The fourth category is producers who aim to export, and rely in their production on local supplies, provided that they have high production flexibility that meets the demand for local goods, after the flotation, as importers of the goods of the country in which the flotation took place are motivated to take advantage of the advantage of the decline in the value of the currency, to obtain Larger quantities of goods with the same value of foreign currencies that were imported with before.

The fifth category that benefits is the government, through the significant reduction in the value of its local debts, which reduces the burden on the state’s general budget.

The dollar is considered the most important currency that countries are keen to maintain a stock of (Al Jazeera)

Who are the losers?

A group of citizens are harmed, within the country that adopted the policy of floating its currency, and at the forefront of these are those with savings in local currencies, as their purchasing value decreases by the amount of the decline in the value of the currency after the float, and they actually lose an important part of their wealth.

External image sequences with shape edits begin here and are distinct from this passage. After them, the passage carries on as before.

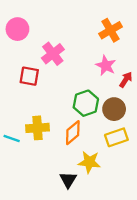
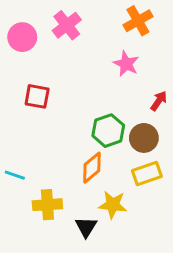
orange cross: (111, 30) -> (138, 21), moved
pink cross: (53, 54) -> (67, 25), moved
pink star: (106, 66) -> (126, 64), moved
yellow cross: (38, 128) -> (47, 205), moved

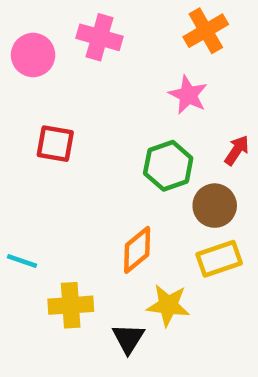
pink cross: (67, 25) -> (100, 37), turned -36
green hexagon: (108, 131) -> (168, 166), moved

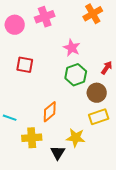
pink cross: (100, 37) -> (45, 17), turned -36
pink star: (188, 95) -> (72, 48), moved
orange diamond: (137, 250) -> (50, 112), moved

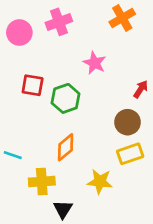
green hexagon: (76, 75) -> (66, 98), moved
black triangle: (58, 153) -> (63, 209), moved

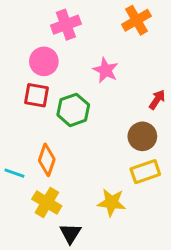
pink circle: (19, 33) -> (44, 61), moved
orange diamond: (66, 147) -> (47, 160), moved, turned -32
yellow cross: (42, 182) -> (47, 202), turned 35

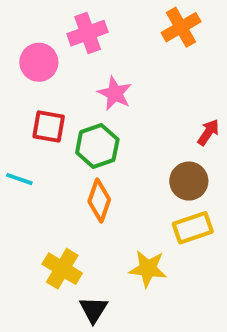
pink circle: (44, 61) -> (39, 62), moved
pink star: (106, 70) -> (115, 93), moved
orange diamond: (47, 160) -> (99, 201), moved
cyan line: (14, 173) -> (19, 179), moved

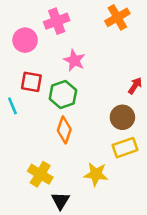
cyan line: (19, 179) -> (12, 106), moved, turned 48

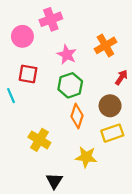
orange cross: (117, 17) -> (105, 45), moved
green hexagon: (63, 94) -> (70, 85), moved
orange diamond: (64, 130) -> (77, 116), moved
yellow cross: (40, 174) -> (39, 140), moved

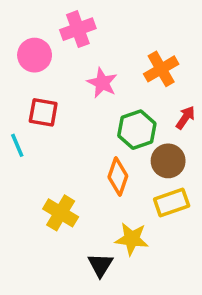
green hexagon: (70, 85) -> (137, 130), moved
black triangle: (54, 181) -> (100, 265), moved

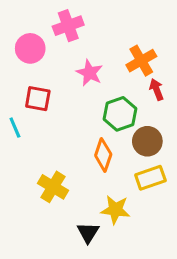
red arrow: (185, 118) -> (156, 90), moved, turned -55

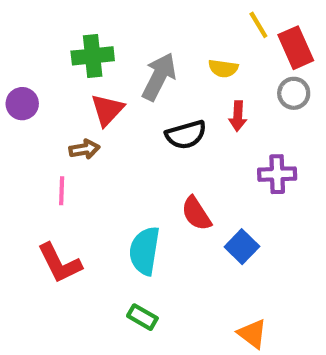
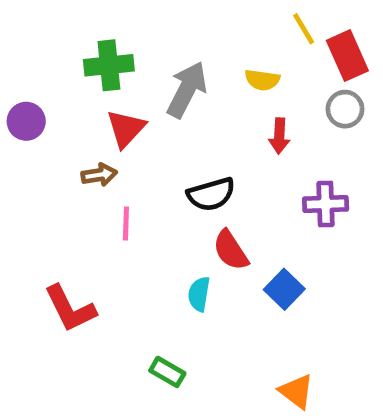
black semicircle: (186, 135) -> (211, 194), moved
pink line: (62, 191) -> (126, 223), moved
cyan semicircle: (144, 251) -> (199, 294), moved, size x0.6

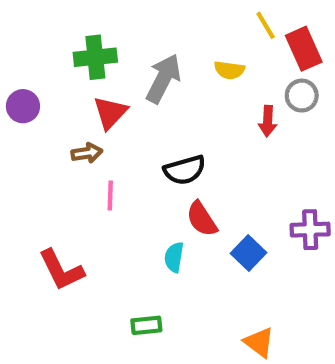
red arrow: (279, 136) -> (268, 121), moved
purple cross: (326, 204) -> (310, 230), moved
green rectangle: (167, 372) -> (146, 325), turned -36

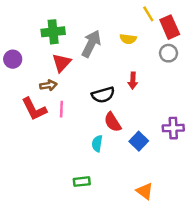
red arrow: (268, 121) -> (133, 81), moved
red L-shape: (61, 270) -> (34, 109), moved

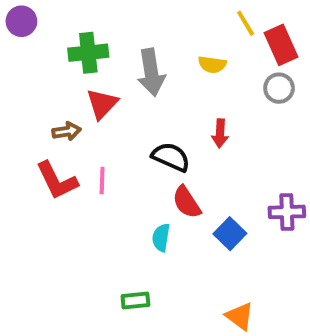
gray arrow: (91, 44) -> (151, 72), turned 144
purple circle: (13, 59) -> (21, 21), moved
brown arrow: (48, 85) -> (67, 131), moved
black semicircle: (103, 95) -> (171, 157), turned -140

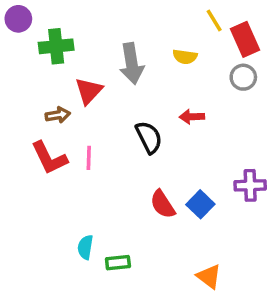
green cross: (88, 53) -> (56, 46), moved
red arrow: (220, 133) -> (192, 117), turned 85
black semicircle: (171, 157) -> (149, 137), turned 40
red semicircle: (187, 202) -> (163, 204), moved
cyan semicircle: (161, 238) -> (85, 247), moved

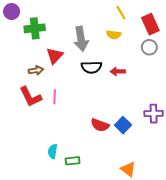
yellow line: (214, 21) -> (121, 13), moved
black semicircle: (149, 137) -> (91, 67), moved, turned 114
red semicircle: (163, 204) -> (100, 125), turned -36

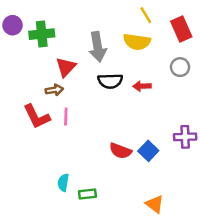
purple circle: (12, 12) -> (13, 25), moved
yellow semicircle: (114, 35) -> (137, 42), size x1.5
gray circle: (149, 47) -> (180, 67), moved
brown arrow: (36, 70) -> (54, 90), moved

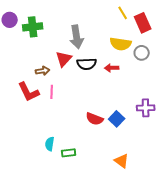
yellow line: (146, 15) -> (123, 13), moved
yellow semicircle: (137, 42) -> (121, 44), moved
red triangle: (66, 67) -> (64, 59), moved

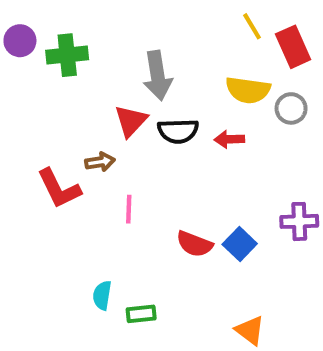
brown arrow: (43, 71) -> (100, 162), moved
pink line: (52, 92) -> (129, 209), moved

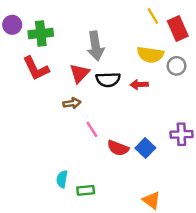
brown arrow: (100, 162) -> (72, 103), moved
red L-shape: (59, 189) -> (36, 68), moved
pink line: (129, 209) -> (92, 129), moved, turned -35

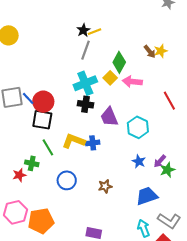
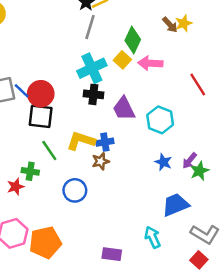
brown star: (105, 186) -> (101, 161), moved
cyan arrow: (144, 228) -> (153, 237), moved

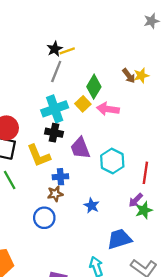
red line: (198, 84) -> (145, 173), moved, turned 35
yellow L-shape: (81, 141) -> (39, 156), moved, turned -135
blue star: (163, 162) -> (92, 206), moved
blue circle: (75, 190) -> (44, 218), moved

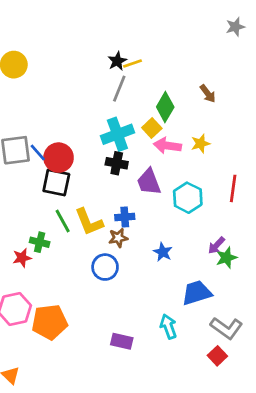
yellow star: (141, 76) -> (200, 144), moved
pink arrow: (108, 109) -> (167, 146), moved
yellow L-shape: (39, 156) -> (89, 222), moved
red line: (145, 173) -> (233, 188), moved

The second category is creditors in local currencies, as the value of their debts owed to others decreases in real value after flotation, and what they obtain does not compensate them for the real value of their debts that they are entitled to, so long-term debts in this case are considered a major loss for creditors.

The third category is the owners of goods whose price cannot be raised at a rate equal to the value of the decline in the value of the currency as a result of the flotation. For example, real estate, as a capital good, is difficult to raise its price by 100% within a few days, so the market for such goods is exposed to a major recession.

The fourth category is importers, as they find themselves facing a high bill for the goods they want to import, and producers who depend on imported production requirements are harmed, as they are forced to raise the prices of their goods by the amount of the increase in the price of foreign currencies, which leads to their inability to compete in the local market. Or the international market, so industrial activities shrink in light of the floating of the currency, and trade and service activities revive.

The fifth category affected is employees and those with fixed incomes, because employees’ salaries cannot be increased to the same extent that occurs with the decline in the value of the currency as a result of financing, and it is difficult for an employer in the government or the private sector to raise salaries by 50% or 100%, for example, so what if we do so? Did the flotation lead to a decline in the value of the currency by more than 580%, as is the case with Sudan?